Memorandum Findings of Fact and Opinion
MULRONEY, Judge: Respondent determined deficiencies in petitioners' income tax for the years 1961, 1962 and 1963 in the respective amounts of $2,203.48, $2,285.67 and $2,169.54. The only issue is whether petitioners are entitled to deduct losses incurred by them during those years in the breeding of Arabian horses.
Findings of Fact
Some of the facts were stipulated and they are so found.
George D. Solomon, Jr. *74 and Lillian Solomon were husband and wife and were residents of Cuyahoga Falls, Ohio, during the years 1961, 1962 and 1963. They filed joint income tax returns for these three years with the district director of internal revenue, Cleveland, Ohio. Lillian Solomon died on May 28, 1964 and George D. Solomon, Jr. was appointed executor of her estate. On the date the petition in this case was filed George was still a resident of Cuyahoga Falls, Ohio.
George D. Solomon, Jr., hereinafter called petitioner, is a doctor specializing in obstetrics and gynecology since 1955. His office is in Cuyahoga Falls. In 1958 petitioner purchased seven and one-half acres of unimproved land at what is known as 485 Lourdes Drive, Cuyahoga Falls, Ohio. Actually, the property is about two miles outside the city limits of Cuyahoga Falls. In 1959 petitioner built a house on the property and in 1960 he built a barn which was approximately 30 feet wide and 40 feet long and contained seven stalls. The house and surrounding yard occupied about one acre of the property. Petitioner and his family moved into the house in January 1960. In 1961 petitioner and his wife had seven children, the oldest of whom was 10 years*75 old.

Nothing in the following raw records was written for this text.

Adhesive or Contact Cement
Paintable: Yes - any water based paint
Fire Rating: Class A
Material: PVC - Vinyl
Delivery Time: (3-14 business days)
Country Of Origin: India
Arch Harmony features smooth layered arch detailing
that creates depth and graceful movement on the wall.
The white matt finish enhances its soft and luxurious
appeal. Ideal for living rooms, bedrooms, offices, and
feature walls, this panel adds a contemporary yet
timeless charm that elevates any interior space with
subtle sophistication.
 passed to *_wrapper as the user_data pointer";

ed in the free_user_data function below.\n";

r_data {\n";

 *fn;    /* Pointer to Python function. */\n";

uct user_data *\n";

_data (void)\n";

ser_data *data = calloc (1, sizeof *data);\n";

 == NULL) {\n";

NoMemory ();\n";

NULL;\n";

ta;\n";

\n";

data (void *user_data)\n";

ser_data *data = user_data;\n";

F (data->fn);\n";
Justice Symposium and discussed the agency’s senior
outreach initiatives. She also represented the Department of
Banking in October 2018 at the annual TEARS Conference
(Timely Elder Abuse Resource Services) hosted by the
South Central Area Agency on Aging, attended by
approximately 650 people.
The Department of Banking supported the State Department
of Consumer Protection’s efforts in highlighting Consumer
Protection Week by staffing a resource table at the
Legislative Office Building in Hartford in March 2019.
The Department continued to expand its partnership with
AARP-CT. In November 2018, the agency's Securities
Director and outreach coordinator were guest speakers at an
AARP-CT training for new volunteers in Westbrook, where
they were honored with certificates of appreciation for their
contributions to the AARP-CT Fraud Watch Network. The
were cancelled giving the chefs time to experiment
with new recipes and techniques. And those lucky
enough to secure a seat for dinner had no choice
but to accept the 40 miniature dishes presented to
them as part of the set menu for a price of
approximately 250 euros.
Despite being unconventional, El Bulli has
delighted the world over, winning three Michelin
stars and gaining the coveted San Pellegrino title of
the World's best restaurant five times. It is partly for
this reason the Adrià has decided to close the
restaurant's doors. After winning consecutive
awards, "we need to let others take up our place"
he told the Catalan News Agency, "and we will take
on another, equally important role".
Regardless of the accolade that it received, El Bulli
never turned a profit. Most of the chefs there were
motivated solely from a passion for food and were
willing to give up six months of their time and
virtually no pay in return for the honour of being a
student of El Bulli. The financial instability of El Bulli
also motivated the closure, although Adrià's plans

Petitioner's uncle, who is also a physician, owns 289 acres of land in Pennsylvania where he breeds Arabian horses. Petitioner visited the Pennsylvania farm from time to time during the years between 1955 and 1960 and he became acquainted with the problems of breeding and maintaining Arabian horses.
In 1960 petitioner purchased a pony which he sold in the following year for $75, realizing a loss. Also in 1960, petitioner purchased a two year old registered Arabian mare for $2,000 and a one year old registered Arabian mare for $1,000. In 1962 petitioner purchased a one year old registered Arabian stallion for $1,000 and a two year old quarter-pony mare for $300. In 1963 petitioner purchased a four year old registered Arabian stallion for $2,600. Except for the pony purchased by him in 1960, petitioner purchased all of the above horses from his uncle. In 1963, at about the time petitioner purchased the four year old stallion from his uncle, the petitioner sold back to his uncle for $1,000 the stallion petitioner had purchased for that same amount from his uncle in 1962. At the end of 1963 petitioner owned a total of six horses, including two foals from purchased mares.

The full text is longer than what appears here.